INSTRUCTIONS TO FOLLOW >> In the records that follow, find each line with "Copy" and pull it out.

(Excerpts from a dataset)
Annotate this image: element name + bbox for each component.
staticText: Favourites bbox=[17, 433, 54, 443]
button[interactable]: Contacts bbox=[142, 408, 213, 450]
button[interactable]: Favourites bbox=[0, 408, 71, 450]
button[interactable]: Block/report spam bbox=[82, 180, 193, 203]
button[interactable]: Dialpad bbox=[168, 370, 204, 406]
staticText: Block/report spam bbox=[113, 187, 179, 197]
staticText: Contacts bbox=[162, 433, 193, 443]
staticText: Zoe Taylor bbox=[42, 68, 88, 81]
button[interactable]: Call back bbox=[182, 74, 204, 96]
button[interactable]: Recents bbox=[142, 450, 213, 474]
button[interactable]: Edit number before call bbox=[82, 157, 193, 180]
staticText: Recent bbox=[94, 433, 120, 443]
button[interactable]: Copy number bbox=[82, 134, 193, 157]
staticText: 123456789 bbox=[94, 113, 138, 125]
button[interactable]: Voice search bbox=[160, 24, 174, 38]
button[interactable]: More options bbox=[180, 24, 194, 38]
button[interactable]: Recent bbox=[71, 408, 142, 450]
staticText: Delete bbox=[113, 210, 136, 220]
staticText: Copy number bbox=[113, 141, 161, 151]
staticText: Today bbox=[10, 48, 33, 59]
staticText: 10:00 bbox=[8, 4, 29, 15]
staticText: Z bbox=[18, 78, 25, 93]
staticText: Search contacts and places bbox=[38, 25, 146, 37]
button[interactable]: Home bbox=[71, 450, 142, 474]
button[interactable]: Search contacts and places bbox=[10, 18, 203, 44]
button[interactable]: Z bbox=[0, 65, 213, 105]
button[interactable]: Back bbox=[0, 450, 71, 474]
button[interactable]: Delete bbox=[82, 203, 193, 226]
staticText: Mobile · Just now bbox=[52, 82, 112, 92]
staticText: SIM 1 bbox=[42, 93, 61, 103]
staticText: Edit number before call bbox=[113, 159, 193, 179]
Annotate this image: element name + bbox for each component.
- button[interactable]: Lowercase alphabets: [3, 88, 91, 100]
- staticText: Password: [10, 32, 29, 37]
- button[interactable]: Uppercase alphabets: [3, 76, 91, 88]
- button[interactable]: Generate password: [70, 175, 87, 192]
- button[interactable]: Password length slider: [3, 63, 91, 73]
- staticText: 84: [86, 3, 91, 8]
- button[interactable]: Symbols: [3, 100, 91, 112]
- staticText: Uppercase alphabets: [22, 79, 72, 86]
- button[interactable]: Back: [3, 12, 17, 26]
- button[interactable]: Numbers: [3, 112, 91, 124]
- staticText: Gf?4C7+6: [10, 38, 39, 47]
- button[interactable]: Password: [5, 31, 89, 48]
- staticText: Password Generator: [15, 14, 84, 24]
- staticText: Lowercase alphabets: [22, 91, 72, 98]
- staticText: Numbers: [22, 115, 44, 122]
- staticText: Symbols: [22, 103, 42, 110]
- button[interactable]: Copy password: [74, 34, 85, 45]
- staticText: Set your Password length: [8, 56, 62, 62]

SOLUTION TO THIS TASK >>
button[interactable]: Copy number bbox=[82, 134, 193, 157]
staticText: Copy number bbox=[113, 141, 161, 151]
- button[interactable]: Copy password: [74, 34, 85, 45]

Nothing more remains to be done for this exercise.